Lou Chibbaro, Jr., of the Washington Blade reported, “The unanimous ruling came in response to a lawsuit filed by Washington County, Md., resident Michael Conover, who was denied visitation with a child he helped raise with his same-sex partner for the first two years of the child’s life. Following the couple’s separation, two lower courts ruled in favor of the ex-partner’s refusal to allow Conover to visit the child on grounds that he had no parental rights because he was neither the adoptive nor biological parent of the child.” He continued, “The Court of Appeals ruling on July 7 overruled the decisions by the lower courts and overturned its own 2008 decision that established the legal grounds for not recognizing people like Conover as a ‘de facto’ parent.”
This decision attempts to foster and support family unification. It also has the ability to help ensure that those who have raised and loved a child in the capacity of a parent are entitled to parentage rights following a breakup.
While the Court of Appeals made its decision, the case has automatically been remanded to the Circuit Court. The Circuit Court will determine if Conover should be granted visitation rights.
Conover’s attorney, Jer Welter, who is also the deputy director for Free State Justice said, “With the court’s decision today, Maryland family law now recognizes the lived reality of LGBTQ families. This decision strongly affirms that children’s relationships with their parents are entitled to legal protection – even if their parents are not parents by blood or adoption.”
According to reports, Welter’s client transitioned from female to male after the breakup with his partner, Brittany Eckel, but the court agreed to hear the case as a same-sex couples matter. For almost 10 years, the couple was in a committed relationship. During that timeframe, they decided to have a baby and the ladies selected an anonymous sperm donor. They wed a few months after Eckel gave birth to their son, Jaxon.

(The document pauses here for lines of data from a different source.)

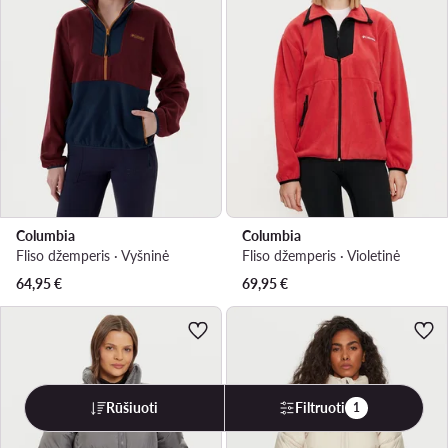
Columbia
Columbia
Fliso džemperis · Vyšninė
Fliso džemperis · Violetinė
64,95
€
69,95
€
Rūšiuoti
Filtruoti
1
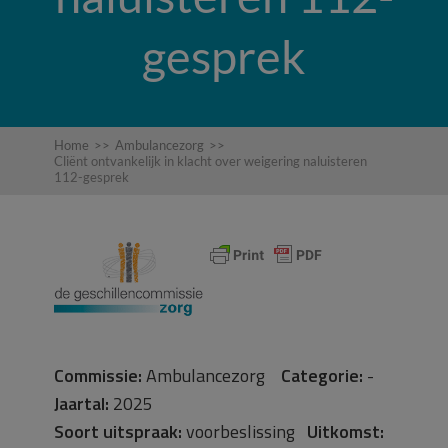
gesprek
Home
>>
Ambulancezorg
>>
Cliënt ontvankelijk in klacht over weigering naluisteren
112-gesprek
Commissie:
Ambulancezorg
Categorie:
-
Jaartal:
2025
Soort uitspraak:
voorbeslissing
Uitkomst:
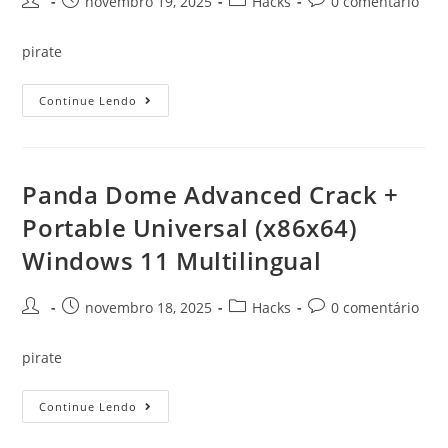
novembro 19, 2025
Hacks
0 comentário
pirate
Continue Lendo
Panda Dome Advanced Crack +
Portable Universal (x86x64)
Windows 11 Multilingual
novembro 18, 2025
Hacks
0 comentário
pirate
Continue Lendo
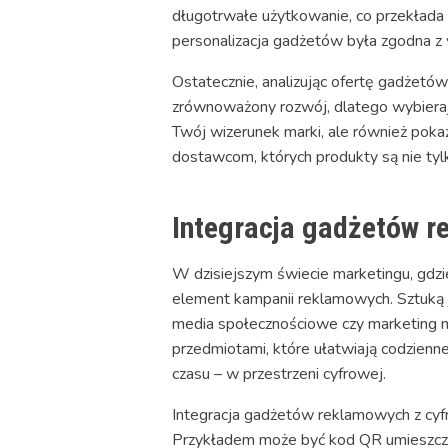
długotrwałe użytkowanie, co przekłada 
personalizacja gadżetów była zgodna z w
Ostatecznie, analizując ofertę gadżetó
zrównoważony rozwój, dlatego wybierają
Twój wizerunek marki, ale również pok
dostawcom, których produkty są nie tyl
Integracja gadżetów 
W dzisiejszym świecie marketingu, gdzie
element kampanii reklamowych. Sztuką 
media społecznościowe czy marketing mob
przedmiotami, które ułatwiają codzienne
czasu – w przestrzeni cyfrowej.
Integracja gadżetów reklamowych z cyf
Przykładem może być kod QR umieszczo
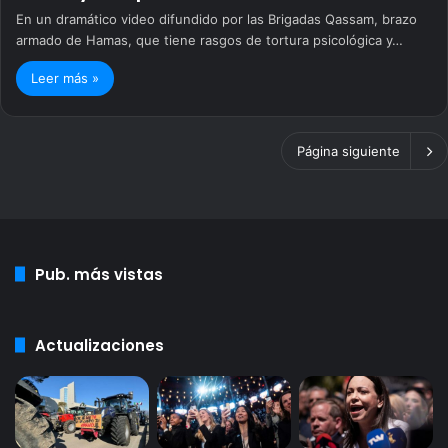
En un dramático video difundido por las Brigadas Qassam, brazo
armado de Hamas, que tiene rasgos de tortura psicológica y…
Leer más »
Página siguiente
Pub. más vistas
Actualizaciones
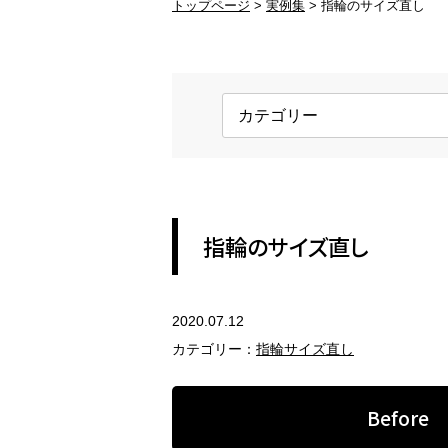
トップページ
実例集
指輪のサイズ直し
ブランド品の修理
変
ブランド品のアクセサリー修理
変
金具交換
ホ
ネックレスの金具、ピアスのキャッ
ロ
チ
す
REFORM
指輪のサイズ直し
アクセサリーのリフォーム
2020.07.12
指輪のリフォーム
ペ
カテゴリー：
指輪サイズ直し
現代風のジュエリーにリフォーム
セ
Before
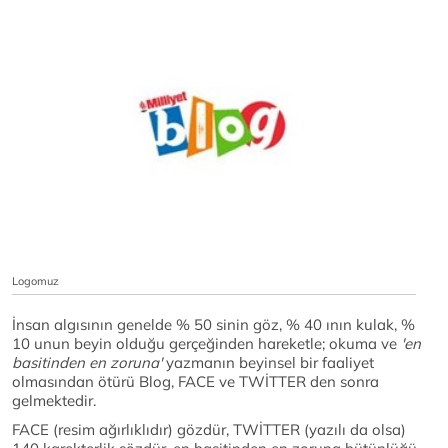
Logomuz
İnsan algısının genelde % 50 sinin göz, % 40 ının kulak, %
10 unun beyin olduğu gerçeğinden hareketle; okuma ve
'en
basitinden en zoruna'
yazmanın beyinsel bir faaliyet
olmasından ötürü Blog, FACE ve TWİTTER den sonra
gelmektedir.
FACE (resim ağırlıklıdır) gözdür, TWİTTER (yazılı da olsa)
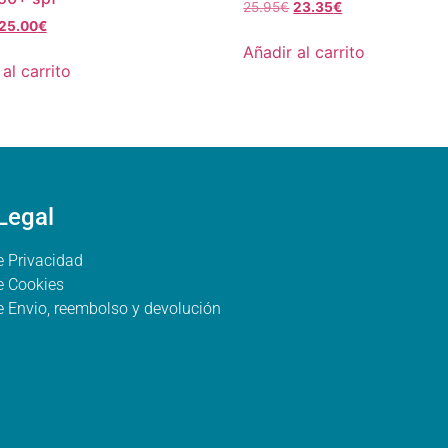
25.95
€
23.35
€
25.00
€
Añadir al carrito
al carrito
Legal
e Privacidad
de Cookies
de Envio, reembolso y devolución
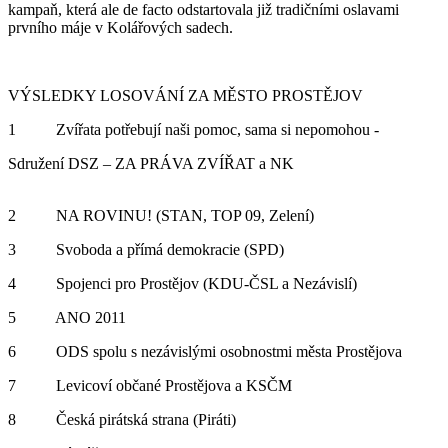
kampaň, která ale de facto odstartovala již tradičními oslavami
prvního máje v Kolářových sadech.
VÝSLEDKY LOSOVÁNÍ ZA MĚSTO PROSTĚJOV
1 Zvířata potřebují naši pomoc, sama si nepomohou -
Sdružení DSZ – ZA PRÁVA ZVÍŘAT a NK
2 NA ROVINU! (STAN, TOP 09, Zelení)
3 Svoboda a přímá demokracie (SPD)
4 Spojenci pro Prostějov (KDU-ČSL a Nezávislí)
5 ANO 2011
6 ODS spolu s nezávislými osobnostmi města Prostějova
7 Levicoví občané Prostějova a KSČM
8 Česká pirátská strana (Piráti)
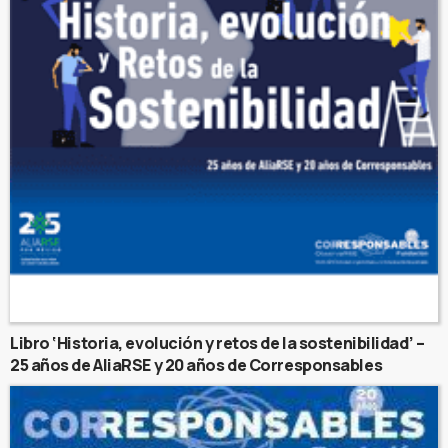
Libro ‘Historia, evolución y retos de la sostenibilidad’ –
25 años de AliaRSE y 20 años de Corresponsables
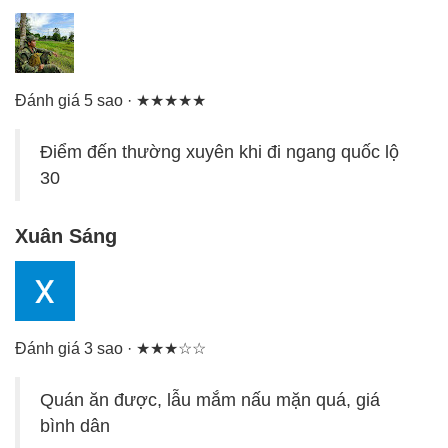
Đánh giá 5 sao · ★★★★★
Điểm đến thường xuyên khi đi ngang quốc lộ
30
Xuân Sáng
Đánh giá 3 sao · ★★★☆☆
Quán ăn được, lẫu mắm nấu mặn quá, giá
bình dân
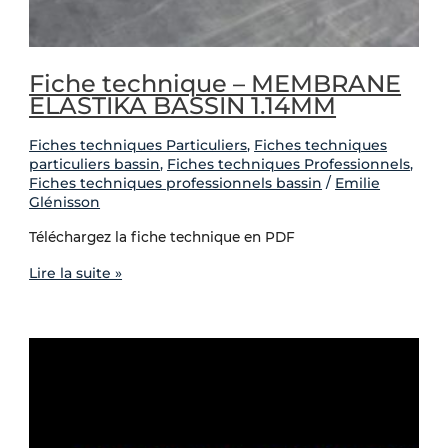
Fiche technique – MEMBRANE
ELASTIKA BASSIN 1.14MM
Fiches techniques Particuliers
,
Fiches techniques
particuliers bassin
,
Fiches techniques Professionnels
,
Fiches techniques professionnels bassin
/
Emilie
Glénisson
Téléchargez la fiche technique en PDF
Lire la suite »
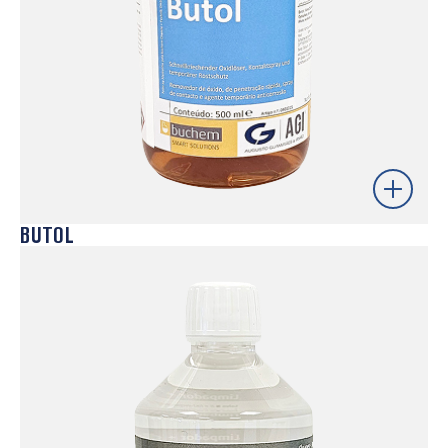
Saber mais
BUTOL
Spray multifunções desenvolvido para remover
resíduos persistentes e contaminantes industriais
em diferentes tipos de superfícies. A sua formulação
permite atuar tanto em componentes metálicos
como elétricos, ajudando a restaurar rapidamente
superfícies críticas. Ideal para operações de
manutenção e preparação de moldes e equipamentos
antes de novos ciclos de produção, contribuindo para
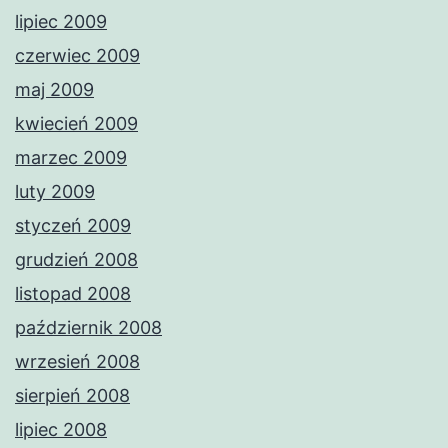
lipiec 2009
czerwiec 2009
maj 2009
kwiecień 2009
marzec 2009
luty 2009
styczeń 2009
grudzień 2008
listopad 2008
październik 2008
wrzesień 2008
sierpień 2008
lipiec 2008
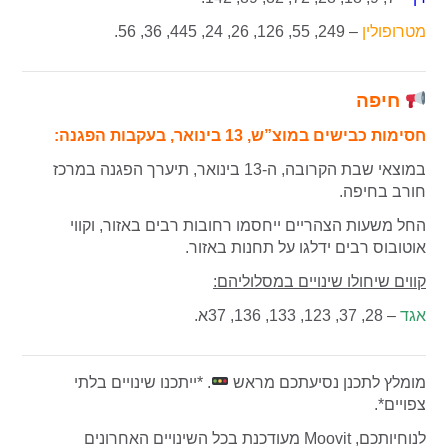
מטרופולין
– 249, 55, 126, 26, 24, 445, 36, 56.
חיפה
חסימות כבישים במוצ”ש, 13 בינואר, בעקבות הפגנה:
במוצאי שבת הקרובה, ה-13 בינואר, תיערך הפגנה במרכז
חורב בחיפה.
החל משעות הצהריים ייחסמו רחובות רבים באזור, וקווי
אוטובוס רבים ידלגו על תחנות באזור.
קווים שיחולו שינויים במסלוליהם:
אגד
– 28, 37, 123, 133, 136, 37א.
מומלץ לתכנן נסיעתכם מראש
. *ייתכנו שינויים בלתי
צפויים*.
לנוחיותכם, Moovit מעודכנת בכל השינויים האחרונים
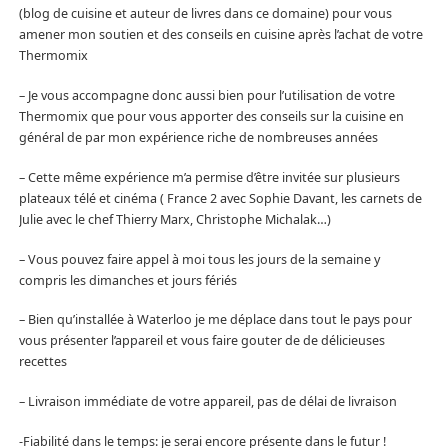
(blog de cuisine et auteur de livres dans ce domaine) pour vous
amener mon soutien et des conseils en cuisine après l’achat de votre
Thermomix
– Je vous accompagne donc aussi bien pour l’utilisation de votre
Thermomix que pour vous apporter des conseils sur la cuisine en
général de par mon expérience riche de nombreuses années
– Cette même expérience m’a permise d’être invitée sur plusieurs
plateaux télé et cinéma ( France 2 avec Sophie Davant, les carnets de
Julie avec le chef Thierry Marx, Christophe Michalak…)
– Vous pouvez faire appel à moi tous les jours de la semaine y
compris les dimanches et jours fériés
– Bien qu’installée à Waterloo je me déplace dans tout le pays pour
vous présenter l’appareil et vous faire gouter de de délicieuses
recettes
– Livraison immédiate de votre appareil, pas de délai de livraison
-Fiabilité dans le temps: je serai encore présente dans le futur !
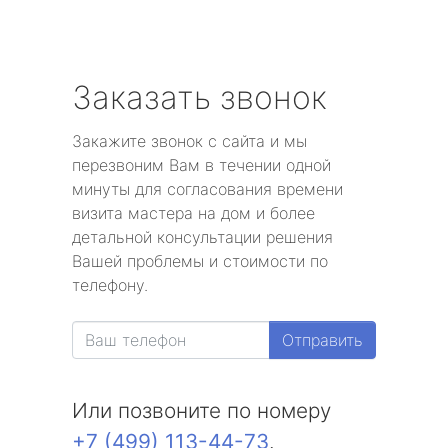
Заказать звонок
Закажите звонок с сайта и мы
перезвоним Вам в течении одной
минуты для согласования времени
визита мастера на дом и более
детальной консультации решения
Вашей проблемы и стоимости по
телефону.
Отправить
Или позвоните по номеру
+7 (499) 113-44-73
.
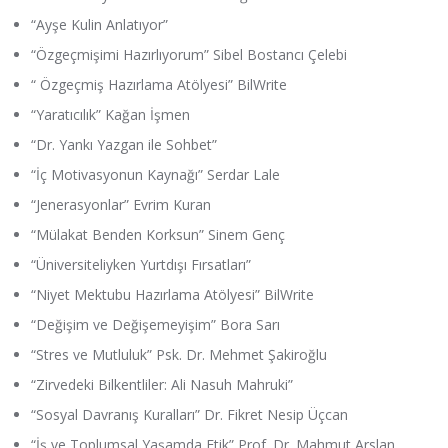
“Ayşe Kulin Anlatıyor”
“Özgeçmişimi Hazırlıyorum” Sibel Bostancı Çelebi
“ Özgeçmiş Hazırlama Atölyesi” BilWrite
“Yaratıcılık” Kağan İşmen
“Dr. Yankı Yazgan ile Sohbet”
“İç Motivasyonun Kaynağı” Serdar Lale
“Jenerasyonlar” Evrim Kuran
“Mülakat Benden Korksun” Sinem Genç
“Üniversiteliyken Yurtdışı Fırsatları”
“Niyet Mektubu Hazırlama Atölyesi” BilWrite
“Değişim ve Değişemeyişim” Bora Sarı
“Stres ve Mutluluk” Psk. Dr. Mehmet Şakiroğlu
“Zirvedeki Bilkentliler: Ali Nasuh Mahruki”
“Sosyal Davranış Kuralları” Dr. Fikret Nesip Üçcan
“İş ve Toplumsal Yaşamda Etik” Prof. Dr. Mahmut Arslan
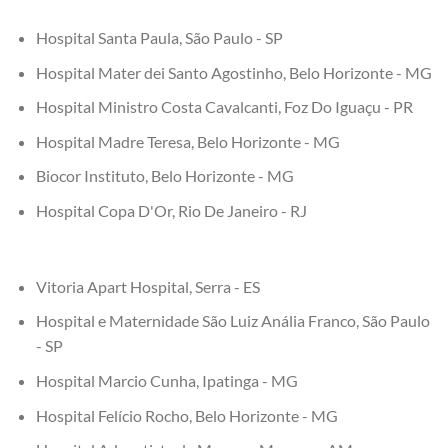
Hospital Santa Paula, São Paulo - SP
Hospital Mater dei Santo Agostinho, Belo Horizonte - MG
Hospital Ministro Costa Cavalcanti, Foz Do Iguaçu - PR
Hospital Madre Teresa, Belo Horizonte - MG
Biocor Instituto, Belo Horizonte - MG
Hospital Copa D'Or, Rio De Janeiro - RJ
Vitoria Apart Hospital, Serra - ES
Hospital e Maternidade São Luiz Anália Franco, São Paulo
- SP
Hospital Marcio Cunha, Ipatinga - MG
Hospital Felício Rocho, Belo Horizonte - MG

When the couple divorced, Conover was denied visitation. Conover was faced with the sobering reality that Jaxon was neither his biological son nor his adoptive child, and that he didn’t fit into any traditional definition of parent under the state’s laws.
“I haven’t seen my son in four years because the state of Maryland didn’t recognize me as a parent,” Conover said in a statement. “I am elated that the state’s highest court has ruled that people like me should have our relationships with our children legally protected.”
This ruling in Maryland will hopefully help remove the legal barriers to parentage that have plagued so many in the LGBTQ community — leaving no room for exclusion — so that those who deserve to be recognized as parents are acknowledged accordingly.